Segundo o vice-ministro da Migração de Chipre, que preside a UE no momento, o regulamento deve ampliar o número de retornos e tornar o processo mais ágil. A fala marca a visão oficial de reforçar a credibilidade da política migratória entre os 27.
Centros de retorno fora da UE
A nova lei permite aos Estados-membros abrirem centros de abrigo fora das fronteiras para imigrantes expulsos ou cujo pedido de asilo foi negado. Também preveria sanções mais duras para quem não coopere ou não abandone o país, incluindo detenção e restrições de entrada.
ONGs criticam o endurecimento, dizendo que ele amplia poderes de detenção e pode levar a devoluções para situações de risco. Observadores apontam que centros fora do território podem dificultar a fiscalização de direitos humanos.
Alguns países já estudam a viabilidade de instalar esses centros, entre eles Áustria e Alemanha. Outros, como França e Espanha, questionam a efetividade da medida e o impacto prático.
Expectativas e próximos passos
Analistas divergem sobre a eficácia real das novas regras, enquanto a pressão pública sobre migrantes permanece evidente na agenda europeia.
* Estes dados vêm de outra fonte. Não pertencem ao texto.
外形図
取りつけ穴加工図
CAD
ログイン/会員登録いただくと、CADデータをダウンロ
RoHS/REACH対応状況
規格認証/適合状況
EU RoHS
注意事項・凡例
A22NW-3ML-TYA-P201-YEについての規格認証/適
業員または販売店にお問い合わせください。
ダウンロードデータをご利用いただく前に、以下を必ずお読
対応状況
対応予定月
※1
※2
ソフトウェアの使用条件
Dados da agência fronteiriça indicam queda de entradas, embora a repatriação ainda seja baixa.
O acordo envolve etapas de implementação: a maioria das medidas entra em vigor já após a lei, com outros itens desdobrados no prazo máximo de 12 meses para participação normativa dos Estados. A tramitação completa seguirá para o Parlamento e para os governos.